A crucial mystery surrounding one of the most prevalent autoimmune diseases may have finally been unraveled.
Researchers from Northwestern Medicine and Brigham and Women’s Hospital have identified a potential root cause of lupus, a disease impacting hundreds of thousands in the U.S.
Previously, scientists suspected that lupus might stem from genetic predispositions or hormonal factors, potentially triggered by environmental elements like viral infections or chemical exposures.
Now, a study published in the journal Nature outlines a definitive pathway through which the disease likely develops, pinpointing abnormalities within the immune systems of lupus patients.
Dr. Deepak Rao, a rheumatologist at Brigham and Women’s Hospital and one of the study’s authors, explained, “What we found was this fundamental imbalance in the types of T cells that patients with lupus make.”
T cells, a type of white blood cell crucial to immune responses, were found to play a pivotal role. The study compared blood samples from 19 lupus patients to those from healthy individuals.
It revealed that lupus patients exhibit excessive levels of a specific type of T cell associated with damaging healthy cells, alongside insufficient levels of another type crucial for repair.
Central to this imbalance is a protein called interferon, essential for defending the body against pathogens. Lupus patients are known to produce excessive type I interferon, a phenomenon now linked in the study to several detrimental effects.
This inhibition suppresses the production of T cells that aid in healing skin, lung, and gut barriers.
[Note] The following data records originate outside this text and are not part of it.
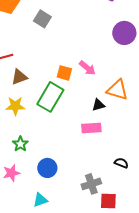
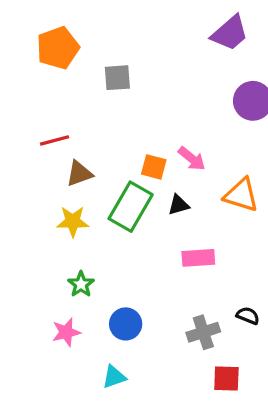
gray square: (42, 19) -> (117, 78), turned -36
black triangle: (98, 105) -> (179, 205), moved
gray cross: (91, 184) -> (203, 332), moved

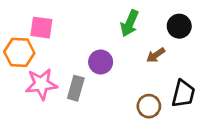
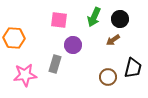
black circle: (179, 26) -> (120, 19), moved
pink square: (41, 28) -> (59, 20), moved
pink star: (41, 84) -> (25, 75), moved

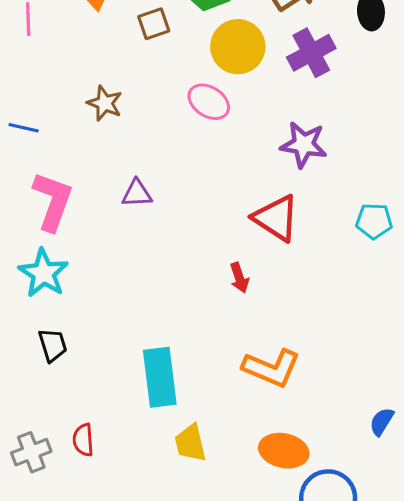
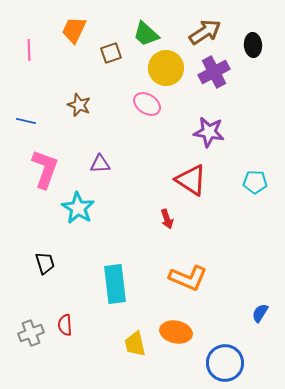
cyan star: (43, 273) -> (78, 208), moved
yellow trapezoid: (190, 443) -> (135, 344), moved
orange ellipse: (284, 451) -> (176, 332), moved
Simultaneously, it stimulates the production of T cells involved in generating autoantibodies, which attack healthy cells—a hallmark of lupus.
Rao suggested this theory could apply broadly across lupus cases. “I think this is going to apply to essentially all patients with lupus,” he said.
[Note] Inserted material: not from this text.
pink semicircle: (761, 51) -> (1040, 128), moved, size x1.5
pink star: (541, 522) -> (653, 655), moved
However, other experts cautioned against the notion of a singular explanation for all instances of lupus.
Mara Lennard Richard from the Lupus Research Alliance acknowledged the research’s promise but noted the complexities in attributing lupus to a single cause.
Dr. Jill Buyon from NYU Langone Health stressed the need for broader testing to validate the theory across a larger patient sample.
Lupus affects over 200,000 people in the U.S., with symptoms ranging from fatigue and joint pain to severe complications like kidney or heart damage.
Current treatments often involve broadly suppressing the immune system, which can have mixed effectiveness and significant side effects.
The study offers hope for future treatments, potentially including drugs like anifrolumab, which blocks interferon and has shown promise in correcting the T-cell imbalance linked to lupus.
Dr. Jaehyuk Choi from Northwestern Medicine, another study author, highlighted the challenges ahead in developing targeted therapies that avoid unintended side effects.
Buyon emphasized the complexity of treating lupus, cautioning that no single drug is likely to provide a universal solution.
Despite these challenges, the study represents a significant step forward in understanding lupus and offers optimism for more effective treatments in the future.